Task objective -
Below are the records; pull every line that includes "solució".

The input -
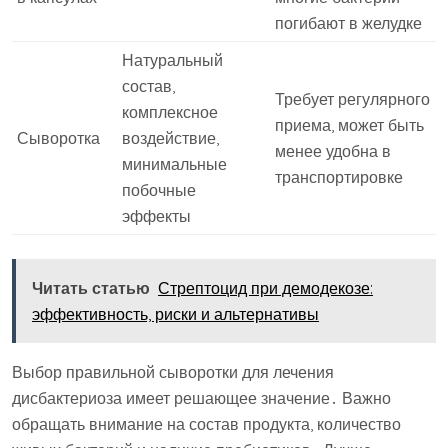
погибают в желудке
Натуральный
состав,
Требует регулярного
комплексное
приема, может быть
Сыворотка
воздействие,
менее удобна в
минимальные
транспортировке
побочные
эффекты
Читать статью
Стрептоцид при демодекозе:
эффективность, риски и альтернативы
Выбор правильной сыворотки для лечения
дисбактериоза имеет решающее значение․ Важно
обращать внимание на состав продукта, количество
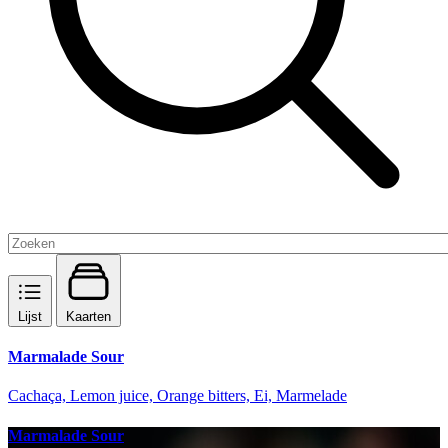
Lijst
Kaarten
Marmalade Sour
Cachaça, Lemon juice, Orange bitters, Ei, Marmelade
Marmalade Sour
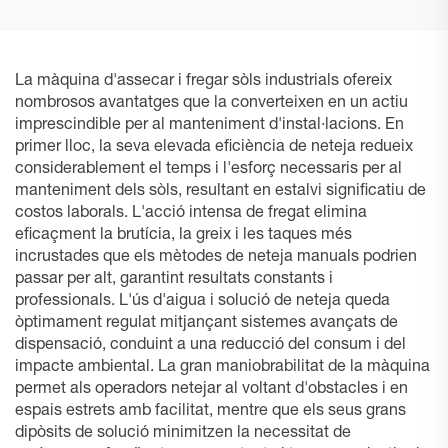
La màquina d'assecar i fregar sòls industrials ofereix
nombrosos avantatges que la converteixen en un actiu
imprescindible per al manteniment d'instal·lacions. En
primer lloc, la seva elevada eficiència de neteja redueix
considerablement el temps i l'esforç necessaris per al
manteniment dels sòls, resultant en estalvi significatiu de
costos laborals. L'acció intensa de fregat elimina
eficaçment la brutícia, la greix i les taques més
incrustades que els mètodes de neteja manuals podrien
passar per alt, garantint resultats constants i
professionals. L'ús d'aigua i solució de neteja queda
òptimament regulat mitjançant sistemes avançats de
dispensació, conduint a una reducció del consum i del
impacte ambiental. La gran maniobrabilitat de la màquina
permet als operadors netejar al voltant d'obstacles i en
espais estrets amb facilitat, mentre que els seus grans
dipòsits de solució minimitzen la necessitat de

Exercise output -
professionals. L'ús d'aigua i solució de neteja queda
dipòsits de solució minimitzen la necessitat de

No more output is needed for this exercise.